[Work request] Your copy should repeat each record below exactly and contain no images.

[Record excerpts]
----------
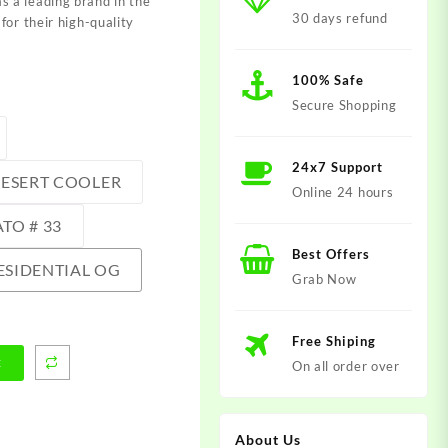
 a leading brand in the
30 days refund
for their high-quality
100% Safe
Secure Shopping
24x7 Support
ESERT COOLER
Online 24 hours
TO # 33
Best Offers
ESIDENTIAL OG
Grab Now
Free Shiping
t
On all order over
About Us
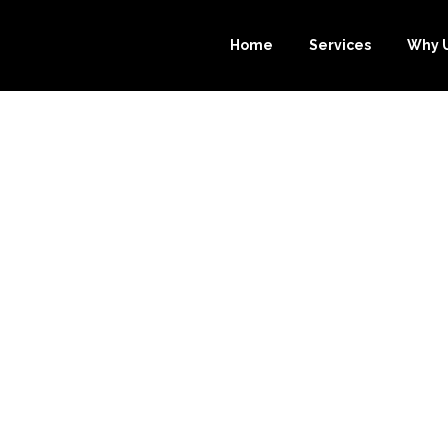
Home
Services
Why 
ROBINSON BO
SOURCE-BOOK
EIR ACCOUNTIN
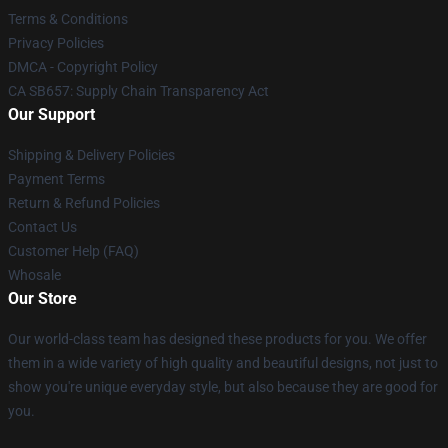
Terms & Conditions
Privacy Policies
DMCA - Copyright Policy
CA SB657: Supply Chain Transparency Act
Our Support
Shipping & Delivery Policies
Payment Terms
Return & Refund Policies
Contact Us
Customer Help (FAQ)
Whosale
Our Store
Our world-class team has designed these products for you. We offer
them in a wide variety of high quality and beautiful designs, not just to
show you're unique everyday style, but also because they are good for
you.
----------
[Task response]
 a leading brand in the
30 days refund
for their high-quality
100% Safe
Secure Shopping
24x7 Support
ESERT COOLER
Online 24 hours
TO # 33
Best Offers
ESIDENTIAL OG
Grab Now
Free Shiping
t
On all order over
About Us
Home
Services
Why 
ROBINSON BO
SOURCE-BOOK
EIR ACCOUNTIN
Terms & Conditions
Privacy Policies
DMCA - Copyright Policy
CA SB657: Supply Chain Transparency Act
Our Support
Shipping & Delivery Policies
Payment Terms
Return & Refund Policies
Contact Us
Customer Help (FAQ)
Whosale
Our Store
Our world-class team has designed these products for you. We offer
them in a wide variety of high quality and beautiful designs, not just to
show you're unique everyday style, but also because they are good for
you.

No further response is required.